Так как он употреблял этот прием, очевидно, с добродушною иронией над всем слышанным, то матушке это не очень нравилось - и она, при всем своем самообладании, в подобных случаях обнаруживала легкое раздражение. Вообще же, хотя maman отзывалась об Альтанском не иначе как с величайшею похвалою, я чувствовал, что все ее похвалы относятся только к его светлому уму, непререкаемой честности и большим сведениям, но что в нем было нечто такое, что ей не совсем нравилось, и что если бы от нее зависело отлить человека в идеальную форму, то этой формой не во всем послужил бы избранный ею мне наставник.
Альтанский был ученый бурсак, матушка - просвещенная баронесса; эта разница лежала между ними всегда при всем видимом сходстве их убеждений и при несомненном друг к другу уважении.
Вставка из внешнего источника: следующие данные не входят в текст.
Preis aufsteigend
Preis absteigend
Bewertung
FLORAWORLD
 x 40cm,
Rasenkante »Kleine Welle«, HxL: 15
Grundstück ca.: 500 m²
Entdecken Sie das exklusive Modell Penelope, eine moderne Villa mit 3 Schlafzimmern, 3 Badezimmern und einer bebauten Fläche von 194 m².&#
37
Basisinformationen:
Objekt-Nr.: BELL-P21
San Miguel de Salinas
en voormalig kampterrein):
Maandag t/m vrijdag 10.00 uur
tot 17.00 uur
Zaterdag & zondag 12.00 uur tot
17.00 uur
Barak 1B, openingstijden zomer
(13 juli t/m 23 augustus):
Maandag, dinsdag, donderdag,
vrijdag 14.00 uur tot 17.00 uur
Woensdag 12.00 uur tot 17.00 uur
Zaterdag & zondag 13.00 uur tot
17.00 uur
Старый ученый считал мою мать женщиною, выходящею далеко вон из ряда, но... все-таки иногда давал ей свои рифмованные ответы, смысл которых обозначал, что он считает то или другое ее положение не достойным ответа более серьезного.
Между тем они были друзьями - и это меня чрезвычайно удивляло, так как я имел совсем иное понятие о взаимном отношении дружественных между собою людей.
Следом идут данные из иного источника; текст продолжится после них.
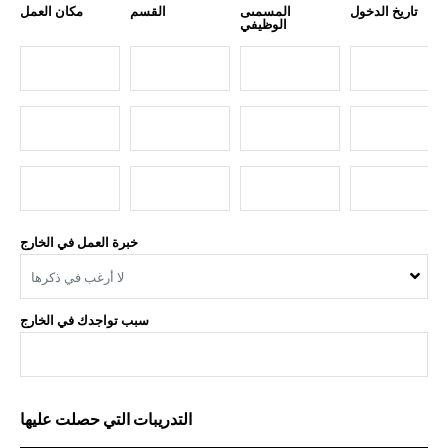
تاريخ الدخول
المسمىى
القسم
مكان العمل
الوظيفي
خبرة العمل في الخارج
لا أرغب في ذكرها
سبب تواجدك في الخارج
التدريبات التي حصلت عليها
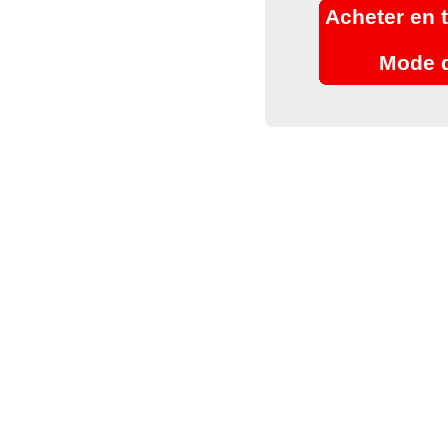
Acheter en 
Mode d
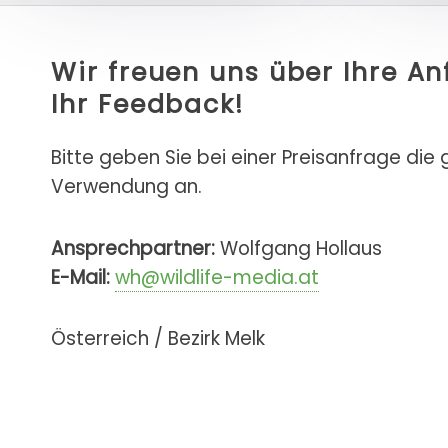
Wir freuen uns über Ihre A
Ihr Feedback!
Bitte geben Sie bei einer Preisanfrage die
Verwendung an.
Ansprechpartner:
Wolfgang Hollaus
E-Mail:
wh@wildlife-media.at
Österreich / Bezirk Melk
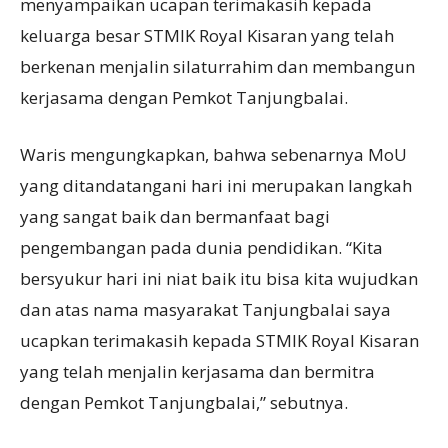
menyampaikan ucapan terimakasih kepada
keluarga besar STMIK Royal Kisaran yang telah
berkenan menjalin silaturrahim dan membangun
kerjasama dengan Pemkot Tanjungbalai.
Waris mengungkapkan, bahwa sebenarnya MoU
yang ditandatangani hari ini merupakan langkah
yang sangat baik dan bermanfaat bagi
pengembangan pada dunia pendidikan. “Kita
bersyukur hari ini niat baik itu bisa kita wujudkan
dan atas nama masyarakat Tanjungbalai saya
ucapkan terimakasih kepada STMIK Royal Kisaran
yang telah menjalin kerjasama dan bermitra
dengan Pemkot Tanjungbalai,” sebutnya.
Совсем не то установилось в отношениях Альтанского ко мне и в отношениях моей матери к Христе. Профессор, окончив со мною урок, часто и подолгу еще оставался за тем же столом и беседовал со мною. Окончив занятия в форме строго научной, он давал мне сладчайшую умственную пищу, продолжая разговор о том же предмете в форме легкой и приятной, всегда вызывающей на размышления и дающей для них обильную пищу. И здесь уже не было никакого места рифмоплетению, если только maman не вмешивалась в дело; но всякое более или менее продолжительное вмешательство с ее стороны тотчас же вызывало у профессора наружу и его стихи и его табакерку.
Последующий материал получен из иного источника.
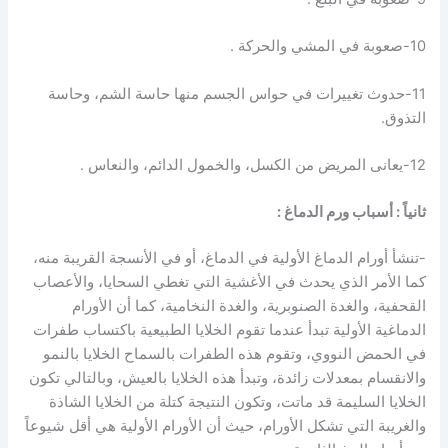
10-صعوبة في المشي والحركة .
11-حدوث تغييرات في حواس الجسم منها حاسة الشم، وحاسة
التذوق.
12-يعانى المريض من الكسل، والخمول الدائم، والنعاس .
ثانياً : أسباب ورم الدماغ :
-تنشأ أورام الدماغ الأولية في الدماغ، أو في الأنسجة القريبة منه،
كما الأمر الذي يحدث في الأغشية التي تغطي السحايا، والأعصاب
القحفية، والغدة الصنوبرية، والغدة النخامية، كما أن الأورام
الدماغية الأولية تبدأ عندما تقوم الخلايا الطبيعية باكتساب طفرات
في الحمض النووي، وتقوم هذه الطفرات بالسماح الخلايا بالنمو
والانقسام بمعدلات زائدة، وتبدأ هذه الخلايا بالعيش، وبالتالي تكون
الخلايا السليمة قد ماتت، وتكون النتيجة كتلة من الخلايا الشاذة
والغريبة التي تشكل الأورام، حيث أن الأورام الأولية هي أقل شيوعاً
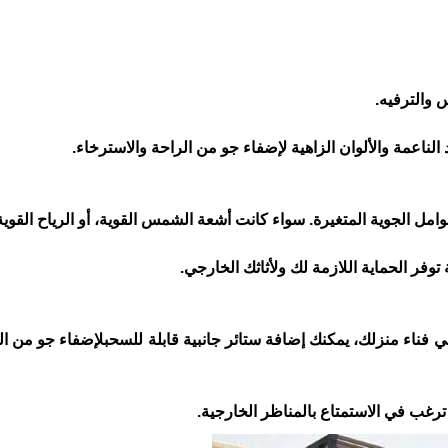
 والترفيه.
لناعمة والألوان الزاهية لإضفاء جو من الراحة والاسترخاء.
مل الجوية المتغيرة. سواء كانت أشعة الشمس القوية، أو الرياح القوية
وفر الحماية اللازمة لك ولأثاثك الخارجي.
فناء منزلك، يمكنك إضافة ستائر جانبية قابلة للسحبلإضفاء جو من 
رغب في الاستمتاع بالمناظر الخارجية.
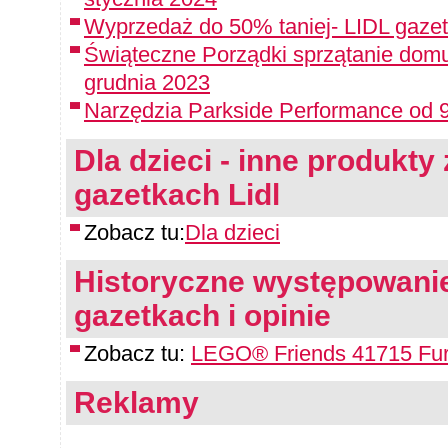
Wyprzedaż do 50% taniej- LIDL gazet
Świąteczne Porządki sprzątanie domu
grudnia 2023
Narzędzia Parkside Performance od 9
Dla dzieci - inne produkty 
gazetkach Lidl
Zobacz tu:
Dla dzieci
Historyczne występowanie
gazetkach i opinie
Zobacz tu:
LEGO® Friends 41715 Furg
Reklamy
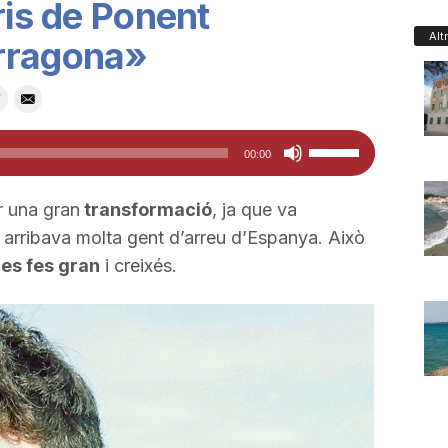
ris de Ponent
Alt
rragona»
Feu
00:00
servir
les
r una gran
transformació
, ja que va
tecles
 i arribava molta gent d’arreu d’Espanya. Això
de
 es fes gran
i creixés.
fletxa
cap
amunt/cap
avall
per
a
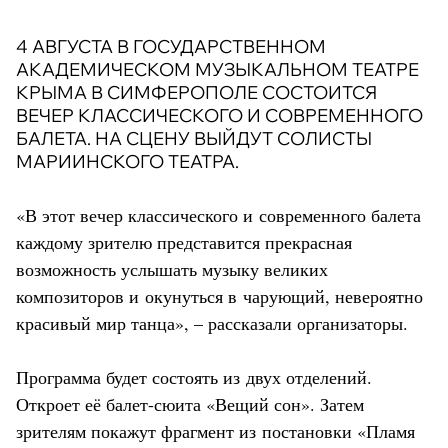
4 АВГУСТА В ГОСУДАРСТВЕННОМ
АКАДЕМИЧЕСКОМ МУЗЫКАЛЬНОМ ТЕАТРЕ
КРЫМА В СИМФЕРОПОЛЕ СОСТОИТСЯ
ВЕЧЕР КЛАССИЧЕСКОГО И СОВРЕМЕННОГО
БАЛЕТА. НА СЦЕНУ ВЫЙДУТ СОЛИСТЫ
МАРИИНСКОГО ТЕАТРА.
«В этот вечер классического и современного балета
каждому зрителю представится прекрасная
возможность услышать музыку великих
композиторов и окунуться в чарующий, невероятно
красивый мир танца», – рассказали организаторы.
Программа будет состоять из двух отделений.
Откроет её балет-сюита «Вещий сон». Затем
зрителям покажут фрагмент из постановки «Пламя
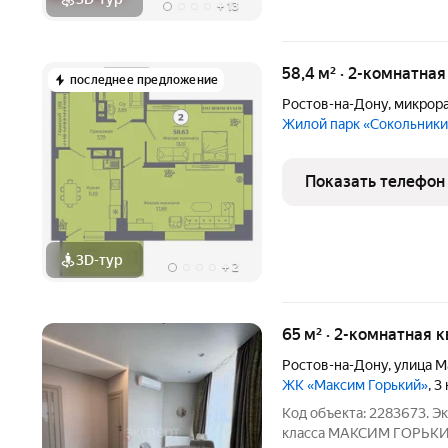
+
13
58,4 м² · 2-комнатна
последнее предложение
Ростов-на-Дону
,
микрор
Жилой парк «Сокольник
Показать телефон
3D-тур
+
2
65 м² · 2-комнатная 
Ростов-на-Дону
,
улица М
ЖК «Максим Горький»
, 
Код объекта: 2283673. 
класса МАКСИМ ГОРЬКИЙ!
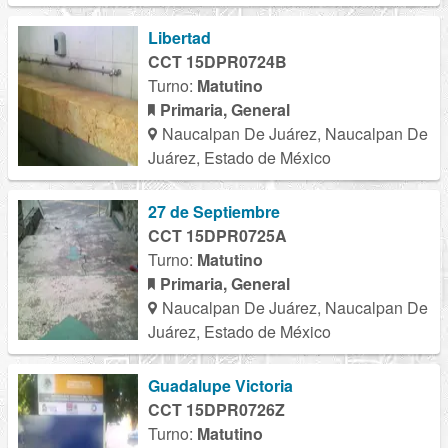
Libertad
CCT 15DPR0724B
Turno:
Matutino
Primaria, General
Naucalpan De Juárez, Naucalpan De
Juárez, Estado de México
27 de Septiembre
CCT 15DPR0725A
Turno:
Matutino
Primaria, General
Naucalpan De Juárez, Naucalpan De
Juárez, Estado de México
Guadalupe Victoria
CCT 15DPR0726Z
Turno:
Matutino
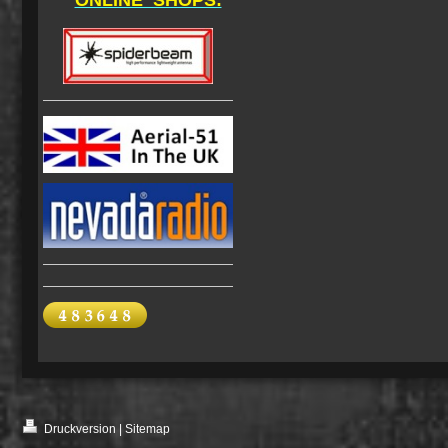
ONLINE SHOPS:
Druckversion
|
Sitemap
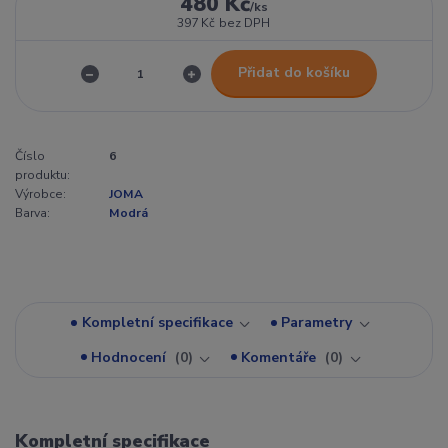
480 Kč
/
ks
397 Kč
bez DPH
Přidat do košíku
Číslo
6
produktu:
Výrobce:
JOMA
Barva:
Modrá
Kompletní specifikace
Parametry
Hodnocení
0
Komentáře
0
Kompletní specifikace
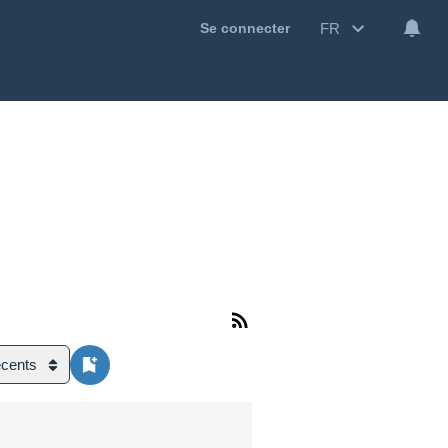
FR
Se connecter
écents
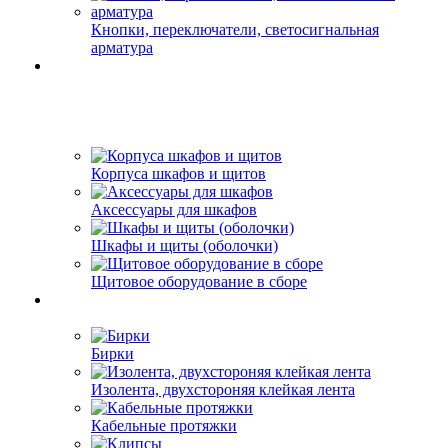
Кнопки, переключатели, светосигнальная
арматура
Корпуса шкафов и щитов
Аксессуары для шкафов
Шкафы и щиты (оболочки)
Щитовое оборудование в сборе
Бирки
Изолента, двухстороняя клейкая лента
Кабельные протяжки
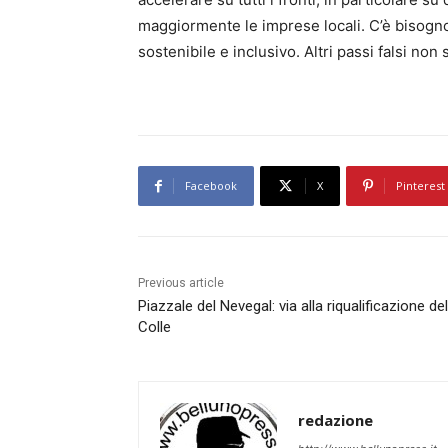
maggiormente le imprese locali. C’è bisogno
sostenibile e inclusivo. Altri passi falsi no
Facebook
X
Pinterest
Previous article
Piazzale del Nevegal: via alla riqualificazione del
Colle
redazione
Maman это заметила - и, в противность своему обещанию, перестала присутствовать при наших уроках, а потом предложила, чтобы я для большего удобства Альтанского сам ходил к нему на дом, что и мне самому было чрезвычайно приятно, так как дома у себя старик был еще дружественнее и сообщительнее. Уроки шли долго, но мне казалось, что время за ними летело на крыльях; а беседы, которыми Альтанский заключал эти уроки, портили все расписание часов, сделанное для меня матушкою. Французскому и английскому языку оставалось очень немного часов, потому что почти все вечернее время, после занятий с Альтанским классиками, я проводил у него, уносясь восторженными мечтаниями во времена давно минувшие, в мир великих мудрецов и доблестных героев. Христя в эти самые часы обыкновенно брала свои музыкальные уроки и потом занималась с maman по-английски, а мы с стариком оставались двое в его оригинальном большом кабинете, куда не допускался никто из непосвященных, хотя бы даже для того, чтобы обместь пыль, которая лежала на всем густыми слоями или висела космами. Альтанский никому не дозволял нарушать тот беспорядок, в котором он один, к неописанному моему удивлению, всегда быстро умел находить все, что ему было нужно.
Я позволю себе, в виду сверкающих седин, еще на минуту завернуть в этот задумчивый и пыльный кабинет, куда я прятался от людей, чтобы лучше их видеть и понимать.
Мы садились здесь за свои занятия час спустя после обеда и выходили отсюда, когда бог полагал на сердце.